Ricardo Morán Vargas (born 17 March 1974) is a Peruvian television and stage producer and director.

== Life and career ==
Moran was born in 1974, studied at the Colegio de la Inmaculada where he showed his artistic aptitude by winning the “Floral Games” in high school every year, then he joined at the University of Lima to study Communications, but left it later. He studied acting with Roberto Ángeles and then began working in theater production.

Morán debuts in televisión as presenter of Mad Science, TV program winner of ANDA (National Association of Advertisers) as Best Peruvian television program in 2002 and the Prize INTE (Latin American Academy of Arts and Sciences Television) for Best children's Programme 2003 Ibero America.

In 1999 he directed the play Tus amigos nunca te harían daño. In 2005 he directed Hedwig and La pulgada furiosa in the Teatro Británico, starring Vanessa Saba and Giovanni Ciccia. Along with David Carrillo co-directed the show Recontra Hamlet in the theater room Preludio in 2006 and their replacements in the Teatro Británico (2007), the Auditorium of the Municipality of San Isidro (2008) and the Teatro Julieta (2008). He also produced the shows British Opera Circus, The Kosh and Union Dance Company, for The British Council.

In March 2007, beginning his first season humorous monologue El mundo según Morán. In 2008 released Los números seis in the Teatro Británico. In 2009, the comedy premiered Esta obra es un desastre at the Teatro Mario Vargas Llosa. At the same time, exercised overall production of the program El otro show on América Televisión. Moran co-directed Más mezclados (2009) together with Vania Masías in the Theatre of the Municipality of Callao. In 2010, he adapted and directed the play La reina de belleza de Leenane in the Teatro Británico. The same year he directed El país de Carlín in Teatro Peruano Japonés and the children's show ¡Grántico, pálmani, zum!, under the twentieth anniversary of Nubeluz.

In 2011 he produced El último pasajero on Frecuencia Latina.
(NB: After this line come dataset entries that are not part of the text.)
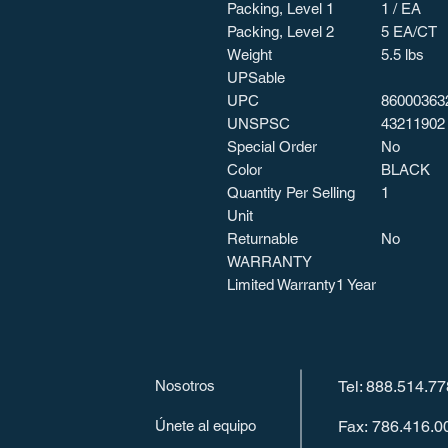
Packing, Level 1
1 / EA
Packing, Level 2
5 EA/CT
Weight
5.5 lbs
UPSable
UPC
86000363
UNSPSC
43211902
Special Order
No
Color
BLACK
Quantity Per Selling
1
Unit
Returnable
No
WARRANTY
Limited Warranty
1 Year
Nosotros
Tel: 888.514.7
Únete al equipo
Fax: 786.416.0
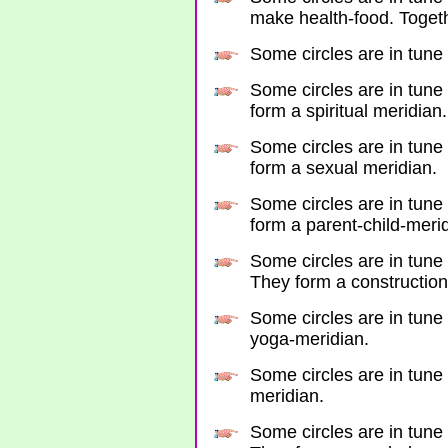
make health-food. Togeth
Some circles are in tune 
Some circles are in tune 
form a spiritual meridian.
Some circles are in tune 
form a sexual meridian.
Some circles are in tune
form a parent-child-meri
Some circles are in tune 
They form a construction
Some circles are in tune 
yoga-meridian.
Some circles are in tune 
meridian.
Some circles are in tune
This TV game show won the Premio a la excelencia ANDA in 2012 as Best TV program of 2011. In theater, he directed the musical Casi Normal (Next to Normal) presented at the Teatro Marsano, and then ¿Por qué no somos pareja? at the Teatro Luigi Pirandello.

In 2012 he produced and participated as a jury member of the singing and characterization reality show Yo Soy on Frecuencia Latina.
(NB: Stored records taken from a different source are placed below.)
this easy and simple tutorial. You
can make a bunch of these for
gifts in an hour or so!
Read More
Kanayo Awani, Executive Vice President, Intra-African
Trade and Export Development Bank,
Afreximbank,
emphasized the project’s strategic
Then Morán left "GV Producciones" to create his own production "Rayo en la botella", with which will be producing two programs for 2013.

The first program to be released in summer 2013 was the Peruvian version of Rojo Fama Contrafama, on 7 January. The program will be succeeded for a new season of Yo Soy.

Moran produced the scientific exposure El túnel de la ciencia thanks to an agreement with Max Planck Society- for the Pontifical Catholic University of Peru, during April–June 2013

Moran also return to the theater as a director of the play 12 hombres en pugna, on the Teatro La Plaza.

== Professional credits ==
=== Producer/director ===
==== Television ====
- Mad Science (2001-2006)
- El otro show (2009)
- El último pasajero (2011)
- Yo Soy (2012—present) Also judge.
- Rojo Fama Contrafama (2013)
- Ponte Play (2013)

==== Theatre ====
- Tus amigos nunca te harían daño (1999)
- Hedwig y La pulgada furiosa (2005)
- Recontra Hamlet (2006-2008)
- Los número seis (2008)
- Esta obra es un Desastre (2009)
- Mas mezclados (2009)
- La reina de belleza (2010)
- El País de Carlín (2010)
- ¡Grántico, pálmani, zum! (2010)
- Casi normal (Next to Normal) (2011)
- ¿Por qué no somos pareja? (2011-2012)
- 12 hombres en pugna (2013)

=== Presenter/monologist ===
- Mad Science (2001-2007)
- El Mundo según Morán (2007) Theatre Monologue.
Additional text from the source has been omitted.